Passando a fronteira, chegamos ao Brasil, país onde os episódios trágicos vividos dentro das prisões parecem não ter fim. Em janeiro de 2017, assistiu a um dos piores cenários da sua história prisional com homicídios em prisões dos Estados do Amazonas, Roraima e Rio Grande do Norte, que provocaram no total mais de 130 mortos. O pior massacre teve lugar no complexo prisional Anísio Jobim, na cidade amazónica de Manaus, onde 56 presos morreram numa luta entre grupos rivais. Os episódios demonstraram na altura a insegurança, sobrelotação e más condições do sistema penitenciário brasileiro.

 

Fuga das prisões

É relativamente comum os detidos aproveitarem a falta de guardas prisionais para destabilizar pavilhões e fugir. Foi o que aconteceu no Brasil nos primeiros dias de 2018. Um motim na região metropolitana de Goiânia, capital do estado brasileiro de Goiás, levou à morte de nove pessoas. Tudo aconteceu quando um grupo de reclusos em regime semiaberto invadiu um pavilhão do complexo prisional, onde se encontravam detidos membros de um grupo rival, e incendiou as instalações. No momento do incidente estavam de serviço apenas cinco guardas para cerca de 900 presos. O pavilhão do complexo prisional foi construído para albergar 122 detidos e tinha naquele dia 423. A confusão acabou por permitir a fuga de 106 reclusos.

 

Os guardas também morrem

O último caso chega do Tajiquistão, perto da fronteira com o Afeganistão, numa prisão de alta segurança que acolhe reclusos condenados por crimes como homicídio ou terrorismo. No início do mês passado, os reclusos estavam armados com objetos afiados que obtiveram no interior da prisão e tencionavam escapar para se juntarem ao grupo extremista do Estado Islâmico. O motim provocou a morte de vinte reclusos e dois guardas.
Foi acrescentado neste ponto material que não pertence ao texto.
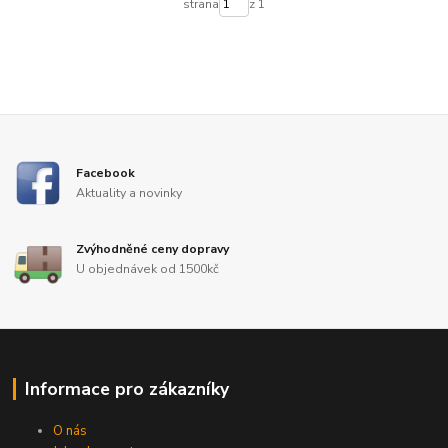
strana
z 1
Facebook
Aktuality a novinky
Zvýhodněné ceny dopravy
U objednávek od 1500kč
Informace pro zákazníky
O nás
Quando se fazem as contas ao número de guardas mortos, o Brasil não fica fora da equação. Durante uma tentativa de fuga de uma prisão na região de Belém, capital do estado do Pará, no norte do país, pelo menos 20 pessoas morreram, entre elas um guarda prisional.

 

Violência em terreno europeu

De acordo com a Associação de Oficiais Penitenciários, os oficiais das prisões de Inglaterra e País de Gales estão neste momento a operar no “local de trabalho mais violento e hostil da Europa ocidental”. Esta análise surge depois de seis guardas pedirem tratamento hospitalar na sequência de um motim numa prisão inglesa. No mês passado, uma rebelião na prisão de Worcestershire resultou em lesões faciais, um braço fraturado e ferimentos na cabeça – acabando os guardas por darem entrada no hospital para tratamento. Quanto aos responsáveis pelo motim, sete prisioneiros foram colocados em isolamento para serem transferidos para outra prisão. A Associação de Oficiais Penitenciários destacou as condições “intoleráveis” nas prisões, já que o número de oficiais não é suficiente para o número de presos.
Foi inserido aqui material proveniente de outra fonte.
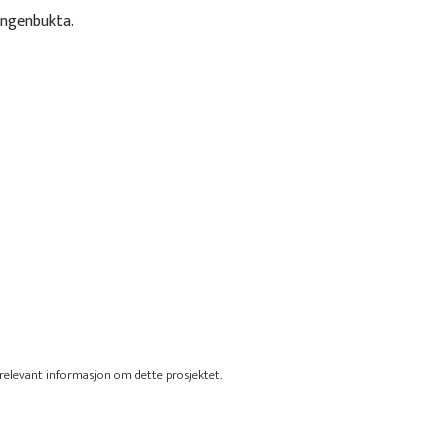
angenbukta.
d relevant informasjon om dette prosjektet.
Neste cenário, segundo as estatísticas penais do Conselho da Europa, Inglaterra e País de Gales têm a maior taxa de reclusos da Europa ocidental, com 148,3 presos por cada mil habitantes, em comparação com França (98,3) e Alemanha (77,4).
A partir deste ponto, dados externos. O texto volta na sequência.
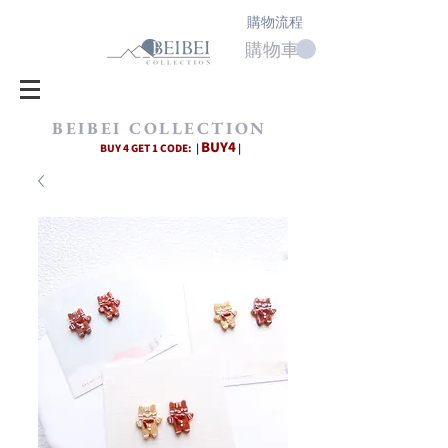
購物流程
購物車
BEIBEI COLLECTION
BUY4
BUY 4 GET 1 CODE: |
|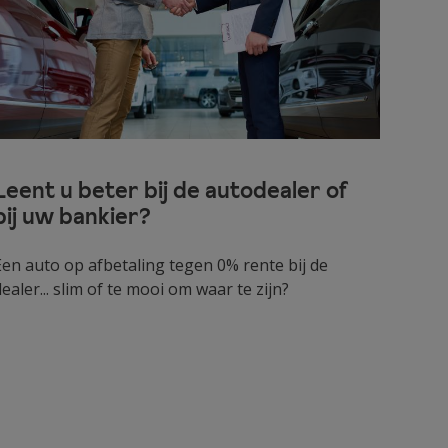
Leent u beter bij de autodealer of
bij uw bankier?
Een auto op afbetaling tegen 0% rente bij de
dealer... slim of te mooi om waar te zijn?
Mais perto de nós, no sul de França, os guardas prisionais da quarta maior prisão francesa, em Fleury-Mérogis, e a polícia anti-motim entraram em confrontos em janeiro de 2018. Tudo porque cerca de 150 guardas estavam em greve à porta do estabelecimento prisional devido à falta de condições de trabalho. Dias antes, 120 presos recusaram voltar para as respetivas celas e a administração prisional foi obrigada a pedir equipas de intervenção especiais. Noutro caso, um prisioneiro, ex-líder da Al-Qaeda, atacou três guardas prisionais com tesouras e lâminas de barbear numa prisão de alta segurança no norte de França. A juntar ao cenário, dois guardas foram atacados por prisioneiros na prisão de Borgo, na Córsega. O acumular de acontecimentos trágicos levou à greve quase total dos funcionários prisionais franceses, que deu mais liberdade para novos motins.